Put Yourself on Notice to Notice!

Maybe you subscribe, as I do, to the wisdom of living one day at a time. However, you may find a better approach in one minute at a time, especially when you’re under stress. “Being in the moment” makes much more sense than looking back at events you cannot change or peering fearfully into the future. It’s about being grateful for what you have and for what’s going on right now.

Children are brilliant at this. You cannot imagine my delight when, on a family trip to the countryside, I overheard my nine-year-old granddaughter saying to her six-year-old brother, “Let’s lie on our backs and watch the clouds.”

Yes, lets.

It wasn’t so long ago that some of you were doing just that. Embarrassingly, it has been many years since I’ve gazed at the clouds, although I remember the last time as if it were yesterday. It is one of those moments you savor for a lifetime. My granddaughter Abbie was yet again the catalyst (I see a future for her as a cloud docent). We were lying on our backs beside a stream, looking at the sky through the branches of the trees. The leaves were rustling in their endlessly beautiful song. I turned to Abbie and said, “Do you know what the trees are saying?” She asked, “What?” and I responded, “They are telling us, “All is well. All is very very well!”
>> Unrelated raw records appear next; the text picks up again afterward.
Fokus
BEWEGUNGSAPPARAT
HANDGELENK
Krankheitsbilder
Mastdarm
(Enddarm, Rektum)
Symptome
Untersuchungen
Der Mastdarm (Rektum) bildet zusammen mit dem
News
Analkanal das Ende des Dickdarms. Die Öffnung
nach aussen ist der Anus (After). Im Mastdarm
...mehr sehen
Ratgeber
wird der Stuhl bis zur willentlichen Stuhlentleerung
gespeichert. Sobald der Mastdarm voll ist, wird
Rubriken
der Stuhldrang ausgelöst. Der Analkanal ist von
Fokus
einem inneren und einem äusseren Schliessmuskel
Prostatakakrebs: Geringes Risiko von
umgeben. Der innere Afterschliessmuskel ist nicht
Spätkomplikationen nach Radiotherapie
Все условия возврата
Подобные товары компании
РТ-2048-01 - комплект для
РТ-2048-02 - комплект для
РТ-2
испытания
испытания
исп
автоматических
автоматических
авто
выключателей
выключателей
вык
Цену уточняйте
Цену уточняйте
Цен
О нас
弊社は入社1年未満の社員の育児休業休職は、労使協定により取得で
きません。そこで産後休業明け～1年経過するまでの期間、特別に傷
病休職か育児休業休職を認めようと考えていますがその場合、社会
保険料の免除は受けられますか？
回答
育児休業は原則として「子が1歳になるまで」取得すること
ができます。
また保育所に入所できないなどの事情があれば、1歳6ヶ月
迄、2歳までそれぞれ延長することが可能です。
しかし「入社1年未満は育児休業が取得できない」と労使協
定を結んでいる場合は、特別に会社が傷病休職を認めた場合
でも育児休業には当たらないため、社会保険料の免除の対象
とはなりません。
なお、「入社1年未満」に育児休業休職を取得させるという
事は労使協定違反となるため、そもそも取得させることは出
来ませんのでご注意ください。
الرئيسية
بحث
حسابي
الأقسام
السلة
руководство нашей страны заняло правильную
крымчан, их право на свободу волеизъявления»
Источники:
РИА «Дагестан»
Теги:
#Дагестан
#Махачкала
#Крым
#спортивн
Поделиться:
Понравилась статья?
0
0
It’s important to remember that.

I’m not saying that sometimes things aren’t well; sometimes they really, really stink. But have you noticed how much of your stress is about things that haven’t happened and may never happen? Or you’re fretting over events that have already occurred and cannot be changed. During those times of stress, it’s important to remember that right at this moment, all is well.

The gift of being grateful for what I have right now is what helped pull me out of a 30-year depression. And, being the slow learner that I am, I have to remind myself to practice gratitude on a moment-by-moment basis.
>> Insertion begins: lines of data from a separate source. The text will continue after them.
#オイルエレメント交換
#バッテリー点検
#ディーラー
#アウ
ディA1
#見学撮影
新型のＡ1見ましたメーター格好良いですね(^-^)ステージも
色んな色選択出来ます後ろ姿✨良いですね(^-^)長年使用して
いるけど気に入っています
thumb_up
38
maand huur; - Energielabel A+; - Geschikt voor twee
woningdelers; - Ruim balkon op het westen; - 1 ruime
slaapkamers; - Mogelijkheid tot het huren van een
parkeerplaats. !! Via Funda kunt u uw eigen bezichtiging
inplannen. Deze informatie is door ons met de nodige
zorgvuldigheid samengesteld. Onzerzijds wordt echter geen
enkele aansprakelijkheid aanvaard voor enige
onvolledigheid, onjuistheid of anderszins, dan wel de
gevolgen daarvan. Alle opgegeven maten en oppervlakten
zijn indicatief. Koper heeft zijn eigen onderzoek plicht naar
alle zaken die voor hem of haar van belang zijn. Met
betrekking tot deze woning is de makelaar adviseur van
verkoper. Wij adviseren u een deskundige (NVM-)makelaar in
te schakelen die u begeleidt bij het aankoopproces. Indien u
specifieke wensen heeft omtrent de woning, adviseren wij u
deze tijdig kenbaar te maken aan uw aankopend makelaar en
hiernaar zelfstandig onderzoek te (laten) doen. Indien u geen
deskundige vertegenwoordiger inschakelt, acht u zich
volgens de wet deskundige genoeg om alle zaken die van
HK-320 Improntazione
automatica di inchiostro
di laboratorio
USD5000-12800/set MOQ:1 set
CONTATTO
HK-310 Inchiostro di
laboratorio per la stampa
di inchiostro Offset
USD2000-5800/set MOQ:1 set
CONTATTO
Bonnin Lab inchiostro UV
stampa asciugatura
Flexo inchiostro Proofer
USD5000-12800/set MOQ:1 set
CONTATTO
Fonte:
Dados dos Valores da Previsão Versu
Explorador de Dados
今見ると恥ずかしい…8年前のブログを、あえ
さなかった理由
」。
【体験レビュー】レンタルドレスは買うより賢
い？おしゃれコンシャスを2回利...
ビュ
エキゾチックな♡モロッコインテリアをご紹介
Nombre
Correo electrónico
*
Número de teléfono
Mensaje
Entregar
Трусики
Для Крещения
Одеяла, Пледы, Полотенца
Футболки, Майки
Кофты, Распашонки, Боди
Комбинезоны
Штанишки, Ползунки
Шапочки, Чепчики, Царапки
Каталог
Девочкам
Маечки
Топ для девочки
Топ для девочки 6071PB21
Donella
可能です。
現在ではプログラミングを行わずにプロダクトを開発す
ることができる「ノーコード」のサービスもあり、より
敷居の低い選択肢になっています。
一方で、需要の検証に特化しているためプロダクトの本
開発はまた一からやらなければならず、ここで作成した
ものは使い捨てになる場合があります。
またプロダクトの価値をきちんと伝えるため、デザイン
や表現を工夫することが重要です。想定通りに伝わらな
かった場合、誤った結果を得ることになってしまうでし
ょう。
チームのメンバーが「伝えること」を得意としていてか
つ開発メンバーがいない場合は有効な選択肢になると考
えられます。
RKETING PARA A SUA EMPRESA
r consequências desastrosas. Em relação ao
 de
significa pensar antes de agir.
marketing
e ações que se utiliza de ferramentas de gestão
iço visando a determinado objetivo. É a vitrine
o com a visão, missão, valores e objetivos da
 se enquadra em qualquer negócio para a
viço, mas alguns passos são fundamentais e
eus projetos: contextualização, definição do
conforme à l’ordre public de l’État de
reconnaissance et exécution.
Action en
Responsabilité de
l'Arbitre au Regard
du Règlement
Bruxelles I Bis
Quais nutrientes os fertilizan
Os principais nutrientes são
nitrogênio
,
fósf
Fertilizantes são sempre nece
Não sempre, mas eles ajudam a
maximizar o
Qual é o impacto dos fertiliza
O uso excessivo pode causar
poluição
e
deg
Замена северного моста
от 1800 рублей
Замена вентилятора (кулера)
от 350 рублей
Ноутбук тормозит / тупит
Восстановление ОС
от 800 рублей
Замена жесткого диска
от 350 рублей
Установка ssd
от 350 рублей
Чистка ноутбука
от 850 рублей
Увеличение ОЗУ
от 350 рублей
If your ability to be in the moment has gotten rusty, take time today to practice. Oh, sure, it would be nice if your boss allowed you to gaze out the window and daydream but I doubt that would be met with much approval. I work for myself and I can tell you my boss won’t let me do that!

Even so, practicing being in the now is something you can do all day long. It’s about noticing. For example, right now I’m noticing how easily I can type this sentence and taking delight in my ability to do so. Take this moment to notice how well you read as your eyes glide over these words.
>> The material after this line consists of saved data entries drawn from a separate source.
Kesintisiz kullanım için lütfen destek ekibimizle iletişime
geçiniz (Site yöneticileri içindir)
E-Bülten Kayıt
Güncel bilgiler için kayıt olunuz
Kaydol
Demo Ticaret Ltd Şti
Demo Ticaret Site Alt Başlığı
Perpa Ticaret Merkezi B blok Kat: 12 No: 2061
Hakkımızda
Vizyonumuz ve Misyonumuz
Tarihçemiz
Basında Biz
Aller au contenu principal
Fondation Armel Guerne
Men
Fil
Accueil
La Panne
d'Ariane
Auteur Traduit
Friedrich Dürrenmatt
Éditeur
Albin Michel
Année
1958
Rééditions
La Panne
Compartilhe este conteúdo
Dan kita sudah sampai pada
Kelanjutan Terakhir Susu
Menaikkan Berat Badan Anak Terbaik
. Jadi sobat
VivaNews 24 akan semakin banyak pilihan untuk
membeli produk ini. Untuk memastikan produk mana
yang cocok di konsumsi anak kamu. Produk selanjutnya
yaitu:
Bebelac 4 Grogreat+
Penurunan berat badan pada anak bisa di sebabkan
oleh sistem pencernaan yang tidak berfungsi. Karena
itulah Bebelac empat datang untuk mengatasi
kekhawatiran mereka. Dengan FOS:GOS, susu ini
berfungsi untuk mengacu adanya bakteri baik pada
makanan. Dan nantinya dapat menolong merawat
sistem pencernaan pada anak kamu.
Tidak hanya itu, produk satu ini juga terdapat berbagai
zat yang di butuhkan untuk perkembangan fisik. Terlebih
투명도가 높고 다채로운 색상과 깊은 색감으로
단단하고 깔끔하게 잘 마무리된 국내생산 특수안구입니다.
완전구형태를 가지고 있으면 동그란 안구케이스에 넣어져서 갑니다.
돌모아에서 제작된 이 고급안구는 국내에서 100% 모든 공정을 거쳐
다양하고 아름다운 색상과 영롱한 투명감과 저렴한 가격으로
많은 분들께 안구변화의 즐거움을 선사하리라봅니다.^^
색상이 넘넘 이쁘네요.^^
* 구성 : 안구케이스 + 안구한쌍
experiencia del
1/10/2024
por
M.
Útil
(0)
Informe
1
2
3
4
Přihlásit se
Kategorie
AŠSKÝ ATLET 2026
Look around you. What pleases you as you look at it? Are there co-workers who make you smile? Is there work in front of you that will keep you absorbed until it’s time to go home?

All this may sound corny, but it works!

You take much more for granted than you know until you take the time to notice it. The phrase “an embarrassment of riches” applies to all of us. If we are present to these riches and savor them each moment, they cease to be an embarrassment and become, instead, a delight.

When you mix the ability to be in the moment with a sense of gratitude for what you possess just then, the result is a childlike appreciation for life as it’s happening right now.

Life, it turns out, is well worth noticing.